Exercise instructions
Set down exactly the lines in the records below that run from the line with "Costa de la Luz" to the line with "make sure all", inclusive, and nothing more.

Excerpts from a dataset
..............................

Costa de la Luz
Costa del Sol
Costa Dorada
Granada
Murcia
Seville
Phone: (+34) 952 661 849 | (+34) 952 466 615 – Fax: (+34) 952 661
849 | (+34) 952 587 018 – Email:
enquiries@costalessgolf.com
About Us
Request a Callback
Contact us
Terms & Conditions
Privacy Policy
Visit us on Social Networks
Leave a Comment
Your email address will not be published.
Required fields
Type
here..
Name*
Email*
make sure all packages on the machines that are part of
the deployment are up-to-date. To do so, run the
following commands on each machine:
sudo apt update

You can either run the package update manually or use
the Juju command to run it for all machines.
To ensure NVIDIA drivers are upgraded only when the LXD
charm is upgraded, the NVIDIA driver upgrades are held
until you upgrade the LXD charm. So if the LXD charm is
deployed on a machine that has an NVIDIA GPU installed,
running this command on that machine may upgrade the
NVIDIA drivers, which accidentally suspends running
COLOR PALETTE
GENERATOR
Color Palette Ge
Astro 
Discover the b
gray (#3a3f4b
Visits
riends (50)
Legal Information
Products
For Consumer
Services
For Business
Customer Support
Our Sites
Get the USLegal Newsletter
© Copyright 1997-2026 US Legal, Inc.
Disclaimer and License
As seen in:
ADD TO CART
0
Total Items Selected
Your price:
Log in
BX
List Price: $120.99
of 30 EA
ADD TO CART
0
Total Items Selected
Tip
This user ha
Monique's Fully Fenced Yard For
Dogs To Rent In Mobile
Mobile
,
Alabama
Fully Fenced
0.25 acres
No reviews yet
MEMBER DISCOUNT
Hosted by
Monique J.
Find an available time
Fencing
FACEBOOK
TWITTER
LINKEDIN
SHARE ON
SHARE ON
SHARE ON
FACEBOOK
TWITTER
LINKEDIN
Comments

..............................

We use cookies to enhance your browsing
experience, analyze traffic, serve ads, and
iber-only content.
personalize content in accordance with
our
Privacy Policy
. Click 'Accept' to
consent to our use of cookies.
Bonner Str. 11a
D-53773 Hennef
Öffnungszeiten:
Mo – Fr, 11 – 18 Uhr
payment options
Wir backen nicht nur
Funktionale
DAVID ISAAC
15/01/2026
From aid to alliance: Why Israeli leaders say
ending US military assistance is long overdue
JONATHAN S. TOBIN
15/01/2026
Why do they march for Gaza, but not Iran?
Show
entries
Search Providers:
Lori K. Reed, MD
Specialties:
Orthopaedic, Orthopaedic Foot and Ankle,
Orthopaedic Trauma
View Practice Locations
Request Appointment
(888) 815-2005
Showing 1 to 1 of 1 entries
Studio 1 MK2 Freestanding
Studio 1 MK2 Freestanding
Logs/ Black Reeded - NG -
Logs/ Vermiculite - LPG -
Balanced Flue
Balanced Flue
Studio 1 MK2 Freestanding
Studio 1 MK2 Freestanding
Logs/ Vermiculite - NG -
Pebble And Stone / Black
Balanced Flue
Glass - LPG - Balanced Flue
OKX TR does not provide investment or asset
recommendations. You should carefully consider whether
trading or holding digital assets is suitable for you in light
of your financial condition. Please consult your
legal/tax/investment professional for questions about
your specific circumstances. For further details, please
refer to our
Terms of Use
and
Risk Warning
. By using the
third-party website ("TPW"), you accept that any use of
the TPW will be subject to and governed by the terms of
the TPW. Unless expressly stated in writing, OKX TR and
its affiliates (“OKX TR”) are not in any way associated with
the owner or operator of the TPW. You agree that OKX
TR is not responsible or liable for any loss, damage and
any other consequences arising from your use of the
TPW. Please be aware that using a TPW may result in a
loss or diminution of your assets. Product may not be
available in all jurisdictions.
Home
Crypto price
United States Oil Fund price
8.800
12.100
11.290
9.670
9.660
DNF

..............................

Exercise output
Costa de la Luz
Costa del Sol
Costa Dorada
Granada
Murcia
Seville
Phone: (+34) 952 661 849 | (+34) 952 466 615 – Fax: (+34) 952 661
849 | (+34) 952 587 018 – Email:
enquiries@costalessgolf.com
About Us
Request a Callback
Contact us
Terms & Conditions
Privacy Policy
Visit us on Social Networks
Leave a Comment
Your email address will not be published.
Required fields
Type
here..
Name*
Email*
make sure all packages on the machines that are part of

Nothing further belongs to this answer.